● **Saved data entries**
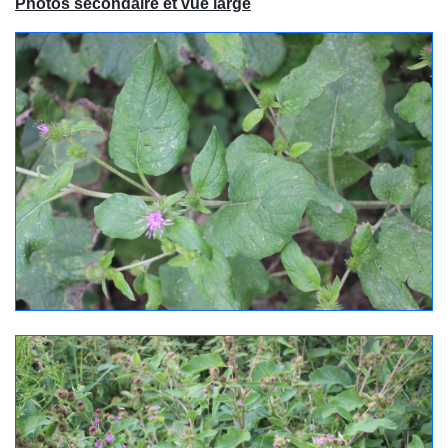
Photos secondaire et vue large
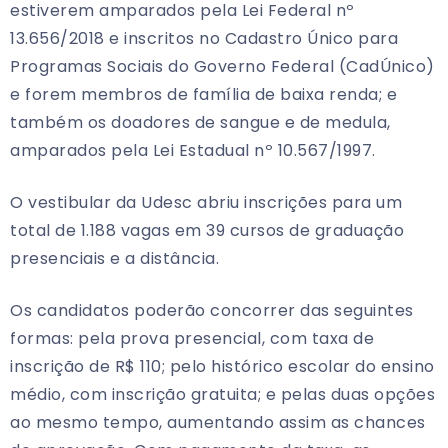
estiverem amparados pela Lei Federal nº
13.656/2018 e inscritos no Cadastro Único para
Programas Sociais do Governo Federal (CadÚnico)
e forem membros de família de baixa renda; e
também os doadores de sangue e de medula,
amparados pela Lei Estadual nº 10.567/1997.
O vestibular da Udesc abriu inscrições para um
total de 1.188 vagas em 39 cursos de graduação
presenciais e a distância.
Os candidatos poderão concorrer das seguintes
formas: pela prova presencial, com taxa de
inscrição de R$ 110; pelo histórico escolar do ensino
médio, com inscrição gratuita; e pelas duas opções
ao mesmo tempo, aumentando assim as chances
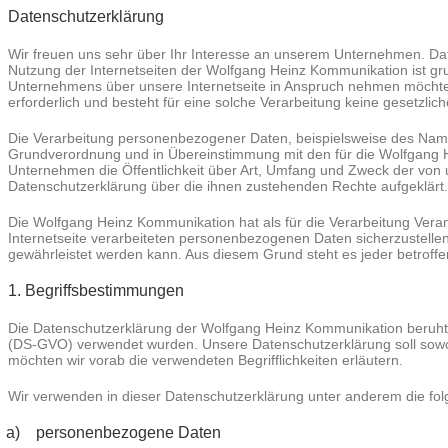
Datenschutzerklärung
Wir freuen uns sehr über Ihr Interesse an unserem Unternehmen. Da
Nutzung der Internetseiten der Wolfgang Heinz Kommunikation ist g
Unternehmens über unsere Internetseite in Anspruch nehmen möchte,
erforderlich und besteht für eine solche Verarbeitung keine gesetzlich
Die Verarbeitung personenbezogener Daten, beispielsweise des Namen
Grundverordnung und in Übereinstimmung mit den für die Wolfgang 
Unternehmen die Öffentlichkeit über Art, Umfang und Zweck der von
Datenschutzerklärung über die ihnen zustehenden Rechte aufgeklärt.
Die Wolfgang Heinz Kommunikation hat als für die Verarbeitung Vera
Internetseite verarbeiteten personenbezogenen Daten sicherzustelle
gewährleistet werden kann. Aus diesem Grund steht es jeder betroffe
1. Begriffsbestimmungen
Die Datenschutzerklärung der Wolfgang Heinz Kommunikation beruht 
(DS-GVO) verwendet wurden. Unsere Datenschutzerklärung soll sowohl 
möchten wir vorab die verwendeten Begrifflichkeiten erläutern.
Wir verwenden in dieser Datenschutzerklärung unter anderem die fol
a) personenbezogene Daten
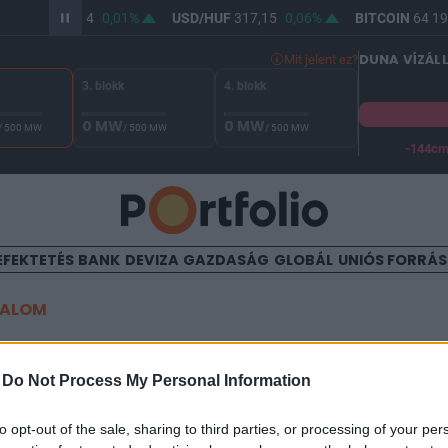
R/HUF
365,44
0,01%
USD/HUF
317,15
0,06%
BITCOIN
64 199
DUNA VÍZÁL
Mit jelent ez?
3. blokk
4. blokk
0 MW
0 MW
/ 500 MW
/ 500 MW
/ 500 MW
-144c
A Duna vízállása Paksnál -127 cm. A biztonsági határ -144 cm,
EFEKTETÉS
BANK
DEVIZA
GAZDASÁG
GLOBÁL
UNIÓS FORRÁ
TALOM
ktor: az Európai Unió most
-
Do Not Process My Personal Information
 se jólétet
to opt-out of the sale, sharing to third parties, or processing of your per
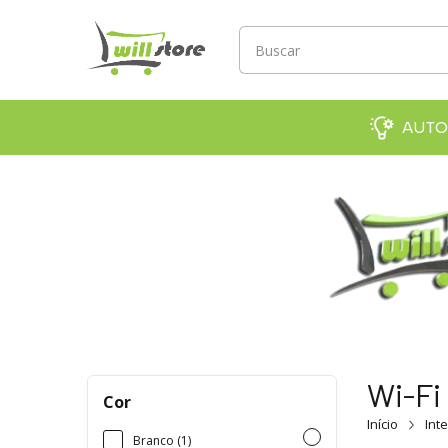
AUTO
Wi-Fi
Cor
Início
Int
Branco (1)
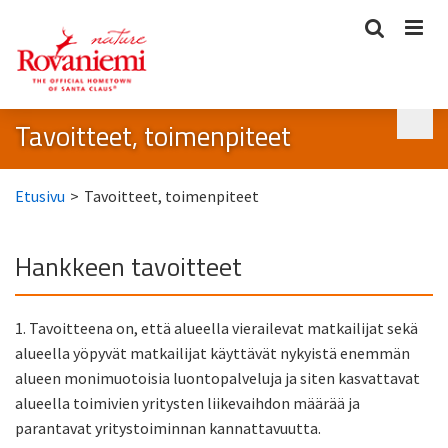
Tavoitteet, toimenpiteet
Etusivu
>
Tavoitteet, toimenpiteet
Hankkeen tavoitteet
1. Tavoitteena on, että alueella vierailevat matkailijat sekä
alueella yöpyvät matkailijat käyttävät nykyistä enemmän
alueen monimuotoisia luontopalveluja ja siten kasvattavat
alueella toimivien yritysten liikevaihdon määrää ja
parantavat yritystoiminnan kannattavuutta.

● **Exercise**
Restate all of the data word for word and include no pictures.

● **Result**
Photos secondaire et vue large
estiverem amparados pela Lei Federal nº
13.656/2018 e inscritos no Cadastro Único para
Programas Sociais do Governo Federal (CadÚnico)
e forem membros de família de baixa renda; e
também os doadores de sangue e de medula,
amparados pela Lei Estadual nº 10.567/1997.
O vestibular da Udesc abriu inscrições para um
total de 1.188 vagas em 39 cursos de graduação
presenciais e a distância.
Os candidatos poderão concorrer das seguintes
formas: pela prova presencial, com taxa de
inscrição de R$ 110; pelo histórico escolar do ensino
médio, com inscrição gratuita; e pelas duas opções
ao mesmo tempo, aumentando assim as chances
Datenschutzerklärung
Wir freuen uns sehr über Ihr Interesse an unserem Unternehmen. Da
Nutzung der Internetseiten der Wolfgang Heinz Kommunikation ist g
Unternehmens über unsere Internetseite in Anspruch nehmen möchte,
erforderlich und besteht für eine solche Verarbeitung keine gesetzlich
Die Verarbeitung personenbezogener Daten, beispielsweise des Namen
Grundverordnung und in Übereinstimmung mit den für die Wolfgang 
Unternehmen die Öffentlichkeit über Art, Umfang und Zweck der von
Datenschutzerklärung über die ihnen zustehenden Rechte aufgeklärt.
Die Wolfgang Heinz Kommunikation hat als für die Verarbeitung Vera
Internetseite verarbeiteten personenbezogenen Daten sicherzustelle
gewährleistet werden kann. Aus diesem Grund steht es jeder betroffe
1. Begriffsbestimmungen
Die Datenschutzerklärung der Wolfgang Heinz Kommunikation beruht 
(DS-GVO) verwendet wurden. Unsere Datenschutzerklärung soll sowohl 
möchten wir vorab die verwendeten Begrifflichkeiten erläutern.
Wir verwenden in dieser Datenschutzerklärung unter anderem die fol
a) personenbezogene Daten
R/HUF
365,44
0,01%
USD/HUF
317,15
0,06%
BITCOIN
64 199
DUNA VÍZÁL
Mit jelent ez?
3. blokk
4. blokk
0 MW
0 MW
/ 500 MW
/ 500 MW
/ 500 MW
-144c
A Duna vízállása Paksnál -127 cm. A biztonsági határ -144 cm,
EFEKTETÉS
BANK
DEVIZA
GAZDASÁG
GLOBÁL
UNIÓS FORRÁ
TALOM
ktor: az Európai Unió most
-
Do Not Process My Personal Information
 se jólétet
to opt-out of the sale, sharing to third parties, or processing of your per
AUTO
Wi-Fi
Cor
Início
Int
Branco (1)
Tavoitteet, toimenpiteet
Etusivu
>
Tavoitteet, toimenpiteet
Hankkeen tavoitteet
1. Tavoitteena on, että alueella vierailevat matkailijat sekä
alueella yöpyvät matkailijat käyttävät nykyistä enemmän
alueen monimuotoisia luontopalveluja ja siten kasvattavat
alueella toimivien yritysten liikevaihdon määrää ja
parantavat yritystoiminnan kannattavuutta.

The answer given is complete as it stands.